Two years ago I wrote a post for What to Expect regarding my thoughts on becoming a mom of two.
And now here we are, 24 months later two kids under my belt and one in my belly, getting ready to meet us here in a few months and I'm going through some of those same thoughts.
Some of them. Not all. In ways I'm wiser. It's been two years since that post, almost two years since we added another child to our family and I've learned a lot in those two years.
So in some ways I'm prepared this time. I'm not concerned about our routine getting messed up, because we will find a new routine with our new baby brother. I'm not concerned about Eli and Annie adjusting because they will adjust. And just as it happens to me and Luke every time they will find themselves more in love with this new baby than they ever thought possible.
Sure he will annoy them at times, and they might be upset because life will be a little different at first and they will now share me with another sibling, which could take a bit to get used to, but it will happen. They will get used to it, and they will forget what life was like before. A new baby does that, it takes you by surprise in every way, the amount of love you feel and the way it takes history and almost erases it. The worries and concerns and fears you had before this baby come seem to disappear the moment that baby rests in your arms. It's like the magic of a new baby.
And after five years of being a mom I know I still have a lot (A LOT) to learn but I've also learned a lot through these last years.
I've learned not to stress about what life will be like after the baby gets here. We will find our groove like we always do. Up and downs, highs and lows, together we weather it all.
I've learned to not obsess about my weight. I will lose it....eventually. And if it doesn't come off right away well I have the rest of my life to get it off. Right now I have babies that need a mama who loves herself for who she is - not one consumed with her appearance and how she "feels" in clothes.

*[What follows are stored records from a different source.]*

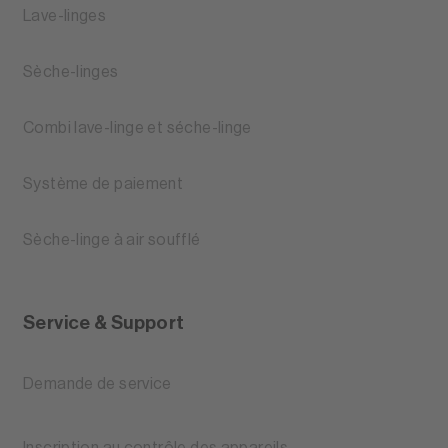
Lave-linges
Sèche-linges
Combi lave-linge et séche-linge
Système de paiement
Sèche-linge à air soufflé
Service & Support
Demande de service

I've learned that I don't need a fully stocked, picture perfect nursery. Give me a cradle next to my bed, some diapers & wipes, a couple of baby gowns and good breast pads and we're good to go.
I've learned to not say things like "I will look cute when I deliver my baby" because then they come at the oddest times and I look like a hot mess.
I know I will sleep again.
And I will live outside of the "eats every 3 hours" increments again.
And most importantly I've learned that my heart can and will stretch, and when it seems I can't possibly love somebody else as much as I love Eli and Anniston I will find room in my heart and that love that caught me off guard the first two times will again find it's place. How is it possible to love another being so much? I have no idea but a mom's heart knows.